Gibbons, Sloviter and Becker, Circuit Judges.

Author: Sloviter


SLOVITER, Circuit Judge.

A six-count information charged appellant Leonardo Soto with armed robbery in violation of 14 V.I.C. § 1862(2) (Count I); three counts of assault with intent to commit robbery in violation of 14 V.I.C. § 295(3) (Counts II-IV); armed burglary in violation of 14 V.I.C. § 442(1) (Count V); and possession of a dangerous weapon during the commission of a crime of violence in violation of 14 V.I.C. § 2251(a)(2)(B) (Count VI). During the course of Soto's trial, the burglary count was dismissed. A jury found Soto guilty on the remaining five counts. On each of the first four counts Soto was sentenced to concurrent five-year prison terms; on the weapons possession count,*fn1 he was sentenced to two and one-half years imprisonment to be served without benefit of parole and concurrently with the sentences imposed on the other counts.

The evidence introduced at Soto's trial, viewed in the light most favorable to the government, see Glasser v.
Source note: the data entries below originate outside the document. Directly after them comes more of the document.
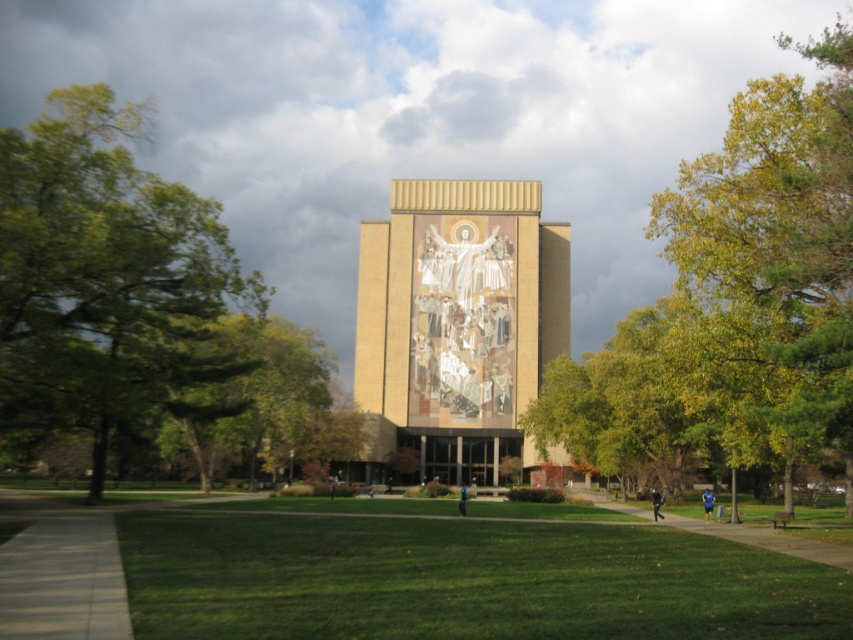 Question: From the image, what is the correct spatial relationship of green leafy tree at left in relation to green leafy tree at center?

Choices:
 (A) below
 (B) above

Answer: (B)

Question: Can you confirm if yellow-green leafy tree at right is positioned below green grass at center?

Choices:
 (A) no
 (B) yes

Answer: (A)

Question: Which point is farther from the camera taking this photo?

Choices:
 (A) (639, 368)
 (B) (189, 257)
 (C) (132, 620)

Answer: (A)

Question: In this image, where is green grass at center located relative to green leafy tree at center?

Choices:
 (A) left
 (B) right

Answer: (B)

Question: Which point is closer to the camera?

Choices:
 (A) (747, 227)
 (B) (300, 369)
 (C) (33, 164)

Answer: (A)

Question: Which object appears closest to the camera in this image?

Choices:
 (A) green grass at center
 (B) green leafy tree at left

Answer: (A)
United States, 315 U.S. 60, 80, 86 L. Ed. 680, 62 S. Ct. 457 (1942), reveals the following facts which support the jury's verdict: At about 10:00 p.m. on March 31, 1982, a man, armed with a handgun, entered the Kentucky Fried Chicken restaurant on King Street, Frederiksted, St. Croix and, in the presence of two other employees of the restaurant, Fitzroy Brann and James Browne, forcibly took from the cashier, Elfreda Roberts, over $400.00. Five days later, Brann recognized the driver of a car as the robber, noted the license plate number of the car and reported it to the police. Soto, the owner of the car, was taken into custody. Brann, acting on his own initiative, went to the police station, saw Soto, and identified him to the police as the individual who had robbed Kentucky Fried Chicken the previous week. Prior to and at Soto's trial, both Browne and Brann identified Soto as the robber. A customer of the restaurant identified Soto as being outside the restaurant shortly before the robbery occurred.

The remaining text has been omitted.